Nel 2008 hai vinto la picca, la famosa picca dell'EPT, unico italiano a vincerla. Poi 2014, sei anni dopo, durante l'IPO, tu hai visto Antonio Buonanno vincere, anch'egli, in quel di Montecarlo. Che effetto t'ha fatto?

"Be' un bell'effetto, perché Antonio è mio amico. Vabbe', chiunque l'avesse vinto, la maggior parte sono amici miei, quindi sarei stato felice uguale. Io ero lì, sono andato in the money, poi sono uscito in una mano sfortunata, però sono strafelice che lui l'abbia vinto, perché lo merita e perché l'inglese è stato veramente un pagliaccio".

Motivo? Troppo arrogante, vero?

"Mah, un'arroganza fuori luogo, gesti veramente brutti. Un brutto modo di vedere la gente giocare a poker. Veramente antisportivo. Ma, penso… non lo so, non so che dire. Veramente una roba bruttissima".

Pessimo lui come persona o proprio molti stranieri vedono ancora noi italiani come il terzo mondo del poker, nonostante ormai si giochi da quasi una decina d'anni?

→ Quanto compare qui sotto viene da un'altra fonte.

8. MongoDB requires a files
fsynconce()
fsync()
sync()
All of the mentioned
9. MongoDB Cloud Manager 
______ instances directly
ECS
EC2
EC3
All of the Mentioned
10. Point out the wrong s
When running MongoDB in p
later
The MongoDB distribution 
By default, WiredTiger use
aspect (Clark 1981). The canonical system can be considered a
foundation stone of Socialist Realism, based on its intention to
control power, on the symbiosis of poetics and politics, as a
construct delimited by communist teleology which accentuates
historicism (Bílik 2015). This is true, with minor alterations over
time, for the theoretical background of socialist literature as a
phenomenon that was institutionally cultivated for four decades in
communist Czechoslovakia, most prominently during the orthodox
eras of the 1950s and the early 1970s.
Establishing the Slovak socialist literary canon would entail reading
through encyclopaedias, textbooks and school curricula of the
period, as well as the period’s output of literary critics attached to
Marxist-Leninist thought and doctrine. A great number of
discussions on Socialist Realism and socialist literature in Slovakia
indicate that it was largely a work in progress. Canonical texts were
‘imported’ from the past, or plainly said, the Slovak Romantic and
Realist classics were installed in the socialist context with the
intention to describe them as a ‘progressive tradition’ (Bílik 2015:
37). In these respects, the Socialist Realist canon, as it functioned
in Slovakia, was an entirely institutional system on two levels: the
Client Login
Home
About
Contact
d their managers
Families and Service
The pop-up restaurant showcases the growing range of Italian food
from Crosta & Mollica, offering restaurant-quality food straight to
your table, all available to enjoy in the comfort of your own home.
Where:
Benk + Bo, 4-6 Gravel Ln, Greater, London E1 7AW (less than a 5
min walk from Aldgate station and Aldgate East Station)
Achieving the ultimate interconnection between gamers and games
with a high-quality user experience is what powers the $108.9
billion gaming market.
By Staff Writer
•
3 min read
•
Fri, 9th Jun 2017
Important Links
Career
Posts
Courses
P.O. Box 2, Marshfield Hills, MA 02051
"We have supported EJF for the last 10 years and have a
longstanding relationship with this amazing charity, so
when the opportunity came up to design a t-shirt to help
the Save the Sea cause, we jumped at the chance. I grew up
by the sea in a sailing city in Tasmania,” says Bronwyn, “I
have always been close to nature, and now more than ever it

"No, non penso. Noi italiani siamo molto rispettati quando andiamo fuori. Penso che sia lui un pessimo ragazzo, niente di più, perché, non lo so… ci si comporta in una determinata maniera al tavolo. Poi si può esultare quando si vince un colpo, ma non si può prendere in giro una persona così rispettosa ed educata com'è Antonio. Quindi diciamo che le carte hanno ripagato la signorilità di Antonio, e hanno fatto pagare l'arroganza dell'inglese. Ben gli sta".

Ma sei anni fa, eri più forte tu di Antonio oggi? Perché nel 2008 tu hai vinto, hai sempre ammesso che insomma, ha girato dalla tua parte. Allora com'eri rispetto ad Antonio oggi, come giocatore?

"Mah, penso che vincere oggi sia ancora più difficile, perché il field lì a Montecarlo è veramente difficile, e penso che anche vincere allora era difficile: non è mai facile vincere un EPT, chiunque lo vinca. Non è che se lo vince un ragazzino è bravissimo, se lo vince Antonio o lo vince Bonavena è meno bravo. Credo che ci sia bravura in tutte e due le componenti, e quindi onore ad Antonio che l'ha vinto, perché lo meritava".

Anche perché sei anni fa va bene, ma sei anni dopo vorrei ricordare che tu sei poi sempre ancora qui. Sopra c'è il tabellone: 2.339, tu sei nei 61, tifiamo per te. Allora poi eri bravino eh, non c'eravamo sbagliati.

"No, è solo una questione di culo. È solo una questione di culo".